Dicho esto, se puso de pie.
Jiang Yulan se sorprendió, no esperaba que el anciano actuara de esa manera, y se inclinó apresuradamente. —Sí, pensé que este tipo de asunto trivial de los jóvenes podría explicarse claramente con unas pocas palabras; no le di muchas vueltas.
La Abuela Huo estaba furiosa: —¿Que pensaste? ¿A que pensaste que mi Qinghuan de la familia era fácil de intimidar por ser joven? ¿Asumiste que eran solo unas pocas palabras y, sin embargo, quieres echarnos porquería encima, y todavía piensas que es solo una cuestión de palabras?
Huo Fuhai cogió el teléfono e hizo una llamada delante de Jiang Yulan. —Para este asunto, preguntémosle al Viejo Yue si esta era su intención.
Jiang Yulan entró en pánico, casi arrodillándose. —No, anciano, por favor, tenga piedad, no moleste a mi suegro, su salud es delicada…
Pero ya era demasiado tarde, la llamada ya se había conectado.
Jiang Yulan cerró los ojos mientras la desesperación inundaba su corazón.
Tras unas breves palabras, la otra parte empezó a disculparse con Huo Fuhai, elogió mucho a Xu Qinghuan y, finalmente, prometió que algo así no volvería a ocurrir.
Shen Xiuqin acompañó cortésmente a Jiang Yulan y a los demás a la salida. En la puerta, Jiang Yulan seguía insistiendo: —Hermana Shen, no tenemos otra opción; mi hermano solo tiene a Chengxu como hijo, y en su estado, su vida sería un tormento; si Xu Qinghuan pudiera echar una mano, todo sería negociable.
Shen Xiuqin se rio: —Escúchate, si ella tuviera esa capacidad, sin que se lo pidiéramos, seguro que lo haría. Puesto que ya lo trató antes, debe ser que este es el mejor resultado que pudo alcanzar; ya ves, la niña es joven y sus capacidades son limitadas, como mayores no deberíamos cargarla en exceso.
En el coche, Jiang Yulan le preguntó a Shao Qiyun: —¿Qué dijeron los médicos de Ciudad Shen?
Shao Qiyun respondió: —Los médicos dijeron que si no lo hubiera tratado un experto antes, Chengxu ni siquiera podría beber agua ahora, llevaría mucho tiempo muerto. También dijeron que, ya que había una doctora tan hábil entonces, por qué no lo revisó por completo.
Jiang Chengxu estaba extremadamente resentido. No podía girar el cuello, pero mantenía obstinadamente la mirada fija en el pequeño edificio que dejaban atrás.

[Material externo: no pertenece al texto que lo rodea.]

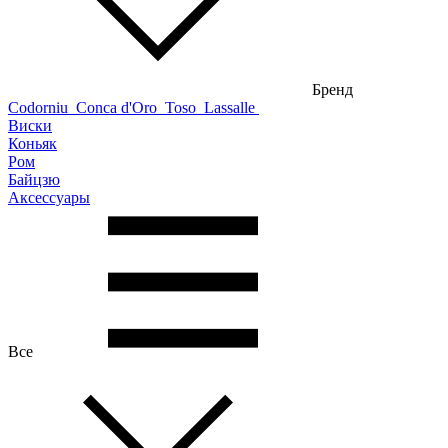
Бренд
Codorniu
Conca d'Oro
Toso
Lassalle
Виски
Коньяк
Ром
Байцзю
Аксессуары
Все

Si no hubiera roto el compromiso con Xu Qinghuan, no estaría en su situación actual.
A lo largo de su vida, ha odiado a tres personas: Shao Qiyun, Xu Manman y Xu Qinghuan.
Liu Qidong trajo a Xu Manman, la dejó en la antigua casa de Song Wanlin y, tras contactar con Jiang Chengxu, le entregó la llave: —Llévatela rápido, devuelve la llave después.

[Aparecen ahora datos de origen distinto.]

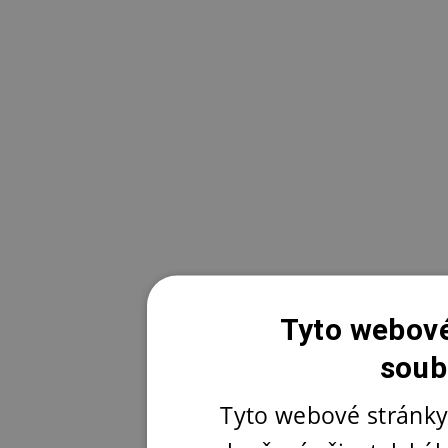
Tyto webové
soub
Tyto webové stránky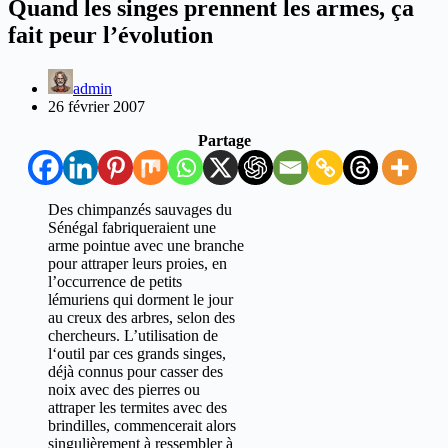
Quand les singes prennent les armes, ça
fait peur l’évolution
admin
26 février 2007
Partage
D
es chimpanzés sauvages du
Sénégal fabriqueraient une
arme pointue avec une branche
pour attraper leurs proies, en
l’occurrence de petits
lémuriens qui dorment le jour
au creux des arbres, selon des
chercheurs. L’utilisation de
l‘outil par ces grands singes,
déjà connus pour casser des
noix avec des pierres ou
attraper les termites avec des
brindilles, commencerait alors
singulièrement à ressembler à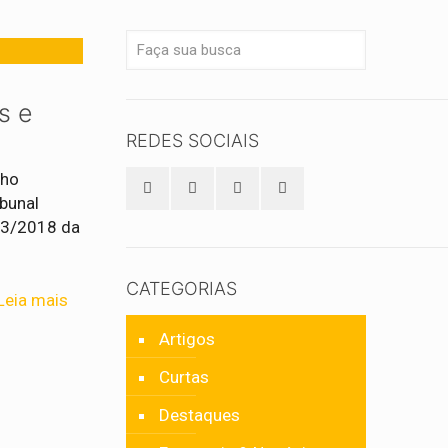
is e
REDES SOCIAIS
lho
bunal
 73/2018 da
CATEGORIAS
Leia mais
Artigos
Curtas
Destaques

Xu Manman estaba fuertemente atada, retorciéndose como un gusano en el suelo. Al ver entrar a Jiang Chengxu, usó la fuerza de su cintura para levantar la parte superior de su cuerpo. Tenía la boca amordazada con un trapo, y solo salía sonido de su garganta; sus grandes ojos estaban llenos de terror.
Jiang Chengxu le quitó el trapo, y ella soltó gritos continuos.
Jiang Chengxu limpió el filo de la cuchilla con su único dedo intacto. La cálida luz danzó sobre ella y rápidamente se volvió gélida, helando a Xu Manman hasta los huesos.
—¿Tú eres… Jiang Chengxu?
Meses apenas sobreviviendo en las profundidades de las montañas, y aun así, nunca ha habido un momento que la llenara de más miedo que este.
Jiang Chengxu sonrió ligeramente antes de volver a meterle el trapo en la boca, al parecer, solo para oír su nombre de sus labios.
Le cortó los tendones de las manos y los pies a Xu Manman.